Blooming Now--black eyed Susan

          Everywhere I drive these days I see bright bunches of black eyed Susan. These are wonderful perennial flowers to add late season color when most other perennials are done blooming and beginning to look a little bedraggled.
         The plant most commonly identified as black eyed Susan is Rudbeckia flugida 'Goldstrum', but there are multiple species and varieties in the Rudbeckia genus with flowers ranging from 2 to 10 feet tall. Some are perennials, hardy even into zone 3. Others are annuals, but these usually seed freely enough that once they are established you can count on them coming back year after year. The one  thing these plants all have in common is the dark brown, almost black, center that gives the flowers their common name.
          Rudbeckias are tough plants that tolerate a wide range of conditions and are fairly drought tolerant. They prefer full sun and well drained soil, but can take light shade, especially in areas like southeast Idaho where the sun is hot and intense.

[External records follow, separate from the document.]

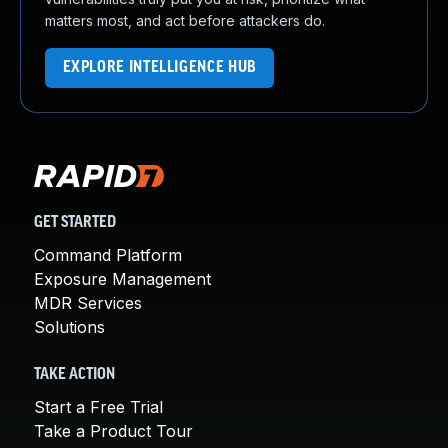
matters most, and act before attackers do.
EXPLORE INTELLIGENCE HUB
GET STARTED
Command Platform
Exposure Management
MDR Services
Solutions
TAKE ACTION
Start a Free Trial
Take a Product Tour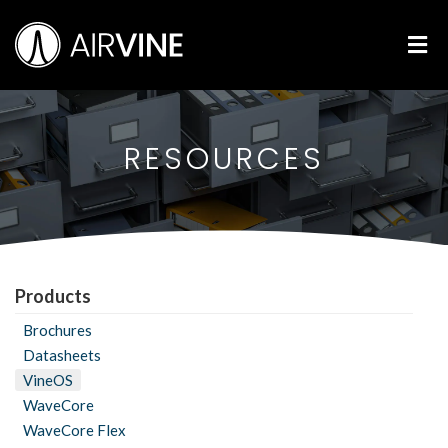
Skip
Airvine Scientific, Inc.
to
M
content
RESOURCES
Products
Brochures
Datasheets
VineOS
WaveCore
WaveCore Flex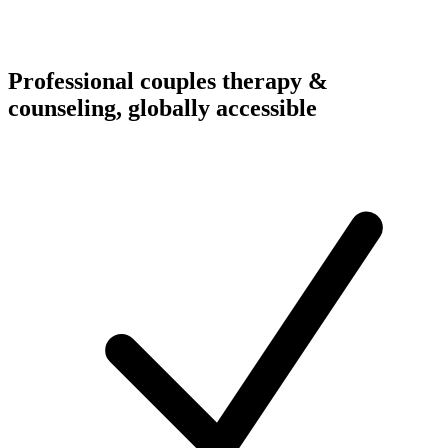
Professional couples therapy &
counseling, globally accessible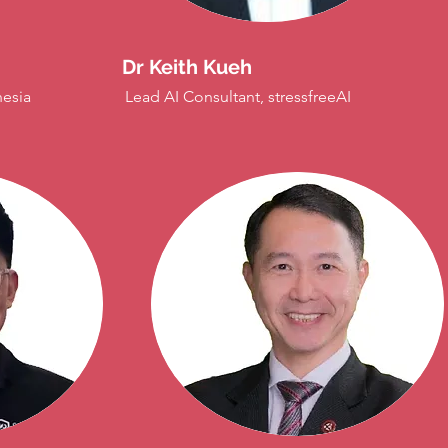
Dr Keith Kueh
nesia
Lead AI Consultant, stressfreeAI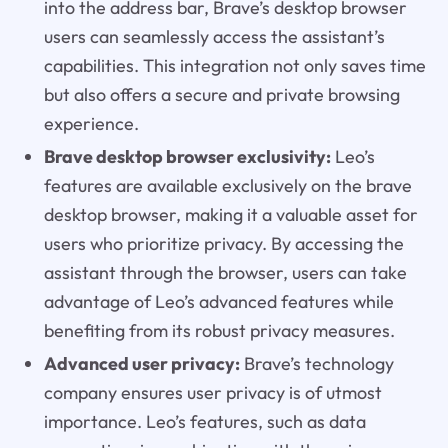
into the address bar, Brave’s desktop browser
users can seamlessly access the assistant’s
capabilities. This integration not only saves time
but also offers a secure and private browsing
experience.
Brave desktop browser exclusivity:
Leo’s
features are available exclusively on the brave
desktop browser, making it a valuable asset for
users who prioritize privacy. By accessing the
assistant through the browser, users can take
advantage of Leo’s advanced features while
benefiting from its robust privacy measures.
Advanced user privacy:
Brave’s technology
company ensures user privacy is of utmost
importance. Leo’s features, such as data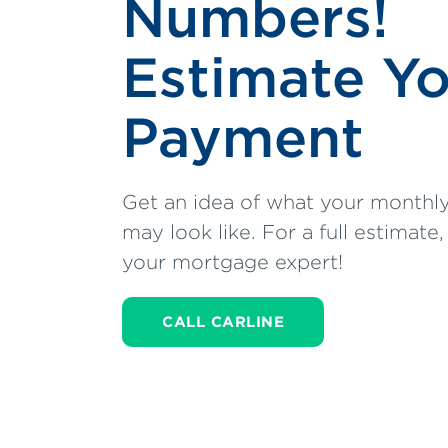
Numbers!
Estimate Y
Payment
Get an idea of what your month
may look like. For a full estimate,
your mortgage expert!
CALL CARLINE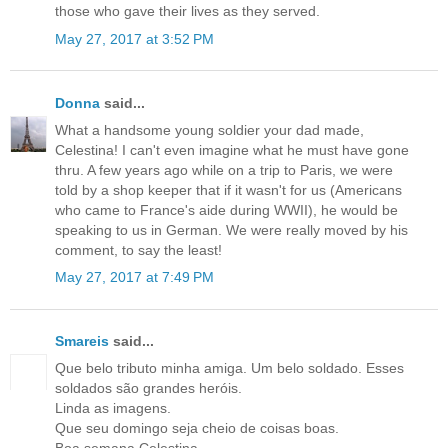
those who gave their lives as they served.
May 27, 2017 at 3:52 PM
Donna
said...
What a handsome young soldier your dad made,
Celestina! I can't even imagine what he must have gone
thru. A few years ago while on a trip to Paris, we were
told by a shop keeper that if it wasn't for us (Americans
who came to France's aide during WWII), he would be
speaking to us in German. We were really moved by his
comment, to say the least!
May 27, 2017 at 7:49 PM
Smareis
said...
Que belo tributo minha amiga. Um belo soldado. Esses
soldados são grandes heróis.
Linda as imagens.
Que seu domingo seja cheio de coisas boas.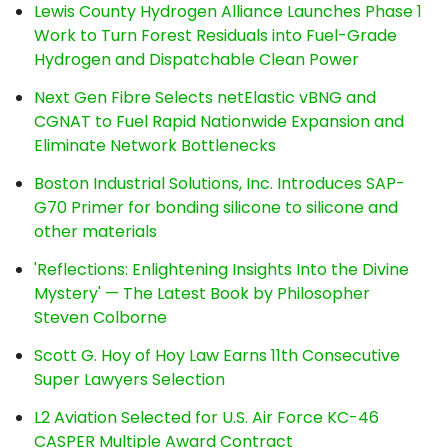
Lewis County Hydrogen Alliance Launches Phase 1
Work to Turn Forest Residuals into Fuel-Grade
Hydrogen and Dispatchable Clean Power
Next Gen Fibre Selects netElastic vBNG and
CGNAT to Fuel Rapid Nationwide Expansion and
Eliminate Network Bottlenecks
Boston Industrial Solutions, Inc. Introduces SAP-
G70 Primer for bonding silicone to silicone and
other materials
'Reflections: Enlightening Insights Into the Divine
Mystery' — The Latest Book by Philosopher
Steven Colborne
Scott G. Hoy of Hoy Law Earns 11th Consecutive
Super Lawyers Selection
L2 Aviation Selected for U.S. Air Force KC-46
CASPER Multiple Award Contract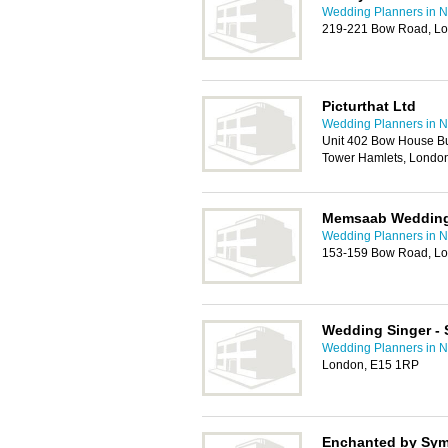
Wedding Planners in
219-221 Bow Road, Lo
Picturthat Ltd
Wedding Planners in
Unit 402 Bow House B
Tower Hamlets, Londo
Memsaab Weddin
Wedding Planners in
153-159 Bow Road, Lo
Wedding Singer - 
Wedding Planners in
London, E15 1RP
Enchanted by Sy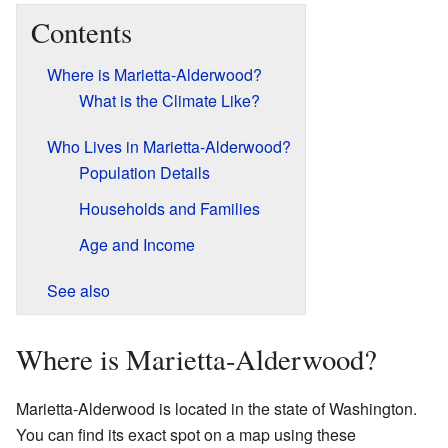
Contents
Where is Marietta-Alderwood?
What is the Climate Like?
Who Lives in Marietta-Alderwood?
Population Details
Households and Families
Age and Income
See also
Where is Marietta-Alderwood?
Marietta-Alderwood is located in the state of Washington.
You can find its exact spot on a map using these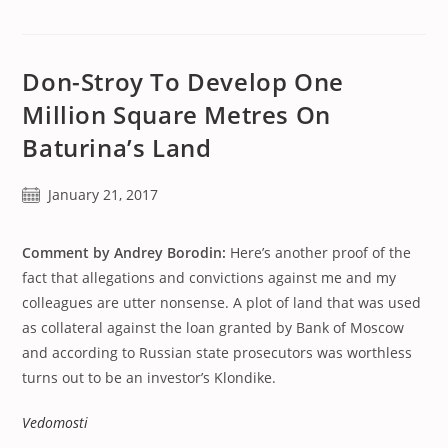
Don-Stroy To Develop One
Million Square Metres On
Baturina’s Land
Post
January 21, 2017
published:
Comment by Andrey Borodin:
Here’s another proof of the
fact that allegations and convictions against me and my
colleagues are utter nonsense. A plot of land that was used
as collateral against the loan granted by Bank of Moscow
and according to Russian state prosecutors was worthless
turns out to be an investor’s Klondike.
Vedomosti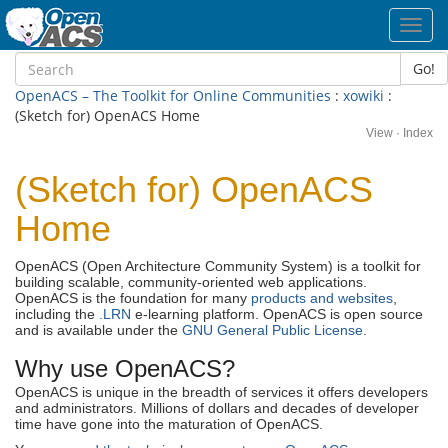
Toggl
navig
Go!
OpenACS – The Toolkit for Online Communities
:
xowiki
:
(Sketch for) OpenACS Home
View
·
Index
(Sketch for) OpenACS
Home
OpenACS (Open Architecture Community System) is a toolkit for
building scalable, community-oriented web applications.
OpenACS is the foundation for many
products and websites
,
including the
.LRN
e-learning platform. OpenACS is open source
and is available under the
GNU General Public License
.
Why use OpenACS?
OpenACS is unique in the breadth of services it offers developers
and administrators. Millions of dollars and decades of developer
time have gone into the maturation of OpenACS.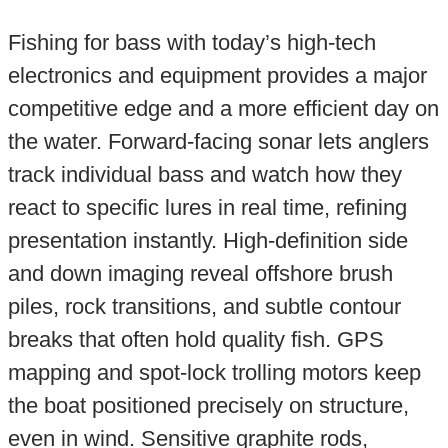
Fishing for bass with today’s high-tech
electronics and equipment provides a major
competitive edge and a more efficient day on
the water. Forward-facing sonar lets anglers
track individual bass and watch how they
react to specific lures in real time, refining
presentation instantly. High-definition side
and down imaging reveal offshore brush
piles, rock transitions, and subtle contour
breaks that often hold quality fish. GPS
mapping and spot-lock trolling motors keep
the boat positioned precisely on structure,
even in wind. Sensitive graphite rods,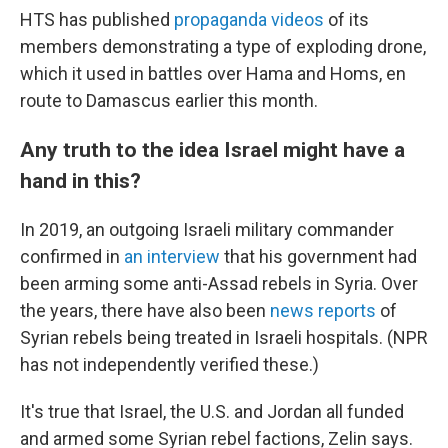
HTS has published
propaganda videos
of its
members demonstrating a type of exploding drone,
which it used in battles over Hama and Homs, en
route to Damascus earlier this month.
Any truth to the idea Israel might have a
hand in this?
In 2019, an outgoing Israeli military commander
confirmed in
an interview
that his government had
been arming some anti-Assad rebels in Syria. Over
the years, there have also been
news reports
of
Syrian rebels being treated in Israeli hospitals. (NPR
has not independently verified these.)
It's true that Israel, the U.S. and Jordan all funded
and armed some Syrian rebel factions, Zelin says.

         Black eyed Susans are versatile enough to work well in a wide variety of situations. A native plant, they are often planted in wildflower mixes, but work well in formal gardens as well. They are colorful enough to be planted in masses alone, but look especially stunning when paired with Russian sage (Perovskia atriplicfolia). The golden yellow of black eyed Susan is a complementary color to the blue-violet of the Russian sage, creating a dynamic color scheme in a landscape.